## AIM OF THE TASK
Keep only those lines of the records that include the string "como".

## INPUT FOR THIS TASK
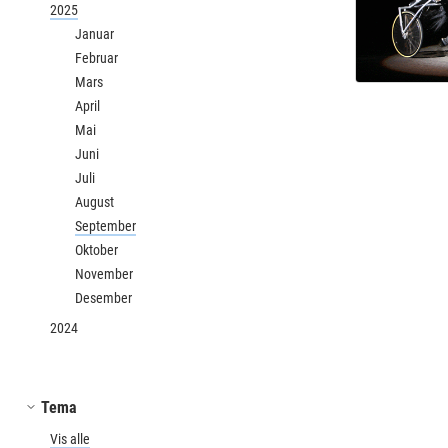
2025
Januar
Februar
Mars
April
Mai
Juni
Juli
August
September
Oktober
November
Desember
2024
Tema
Vis alle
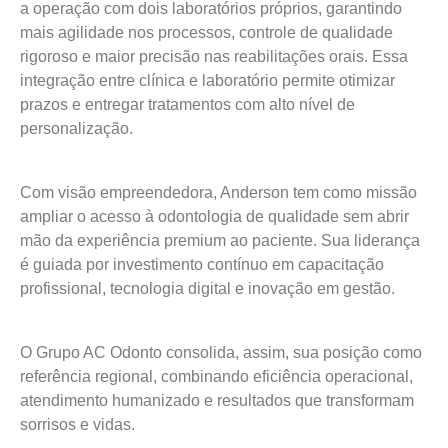
a operação com dois laboratórios próprios, garantindo
mais agilidade nos processos, controle de qualidade
rigoroso e maior precisão nas reabilitações orais. Essa
integração entre clínica e laboratório permite otimizar
prazos e entregar tratamentos com alto nível de
personalização.
Com visão empreendedora, Anderson tem como missão
ampliar o acesso à odontologia de qualidade sem abrir
mão da experiência premium ao paciente. Sua liderança
é guiada por investimento contínuo em capacitação
profissional, tecnologia digital e inovação em gestão.
O Grupo AC Odonto consolida, assim, sua posição como
referência regional, combinando eficiência operacional,
atendimento humanizado e resultados que transformam
sorrisos e vidas.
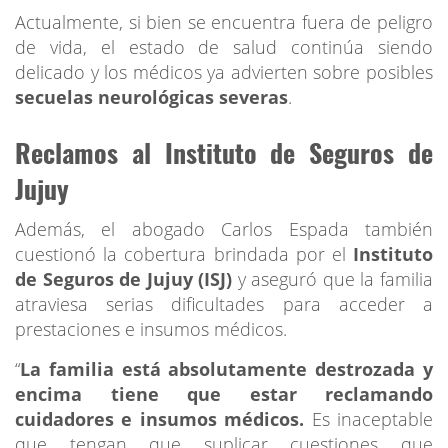
Actualmente, si bien se encuentra fuera de peligro
de vida, el estado de salud continúa siendo
delicado y los médicos ya advierten sobre posibles
secuelas neurológicas severas
.
Reclamos al Instituto de Seguros de
Jujuy
Además, el abogado Carlos Espada también
cuestionó la cobertura brindada por el
Instituto
de Seguros de Jujuy (ISJ)
y aseguró que la familia
atraviesa serias dificultades para acceder a
prestaciones e insumos médicos.
“
La familia está absolutamente destrozada y
encima tiene que estar reclamando
cuidadores e insumos médicos.
Es inaceptable
que tengan que suplicar cuestiones que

## FINISHED EXERCISE
Com visão empreendedora, Anderson tem como missão
O Grupo AC Odonto consolida, assim, sua posição como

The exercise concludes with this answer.